─── Dataset
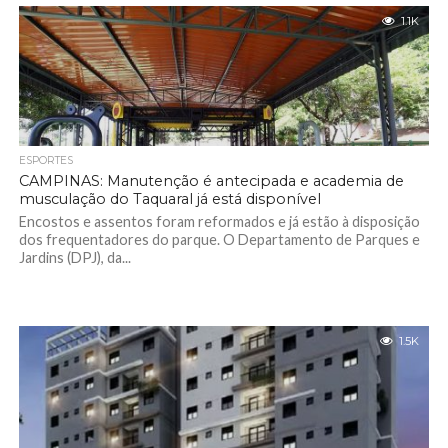
1.1K
ESPORTES
CAMPINAS: Manutenção é antecipada e academia de
musculação do Taquaral já está disponível
Encostos e assentos foram reformados e já estão à disposição
dos frequentadores do parque. O Departamento de Parques e
Jardins (DPJ), da...
1.5K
──────
| Task directions |
Using the entries above, give again each line from the one containing "CAMPINAS: Manutenção é" through the last line, exactly and only those.

| Output below |
CAMPINAS: Manutenção é antecipada e academia de
musculação do Taquaral já está disponível
Encostos e assentos foram reformados e já estão à disposição
dos frequentadores do parque. O Departamento de Parques e
Jardins (DPJ), da...
1.5K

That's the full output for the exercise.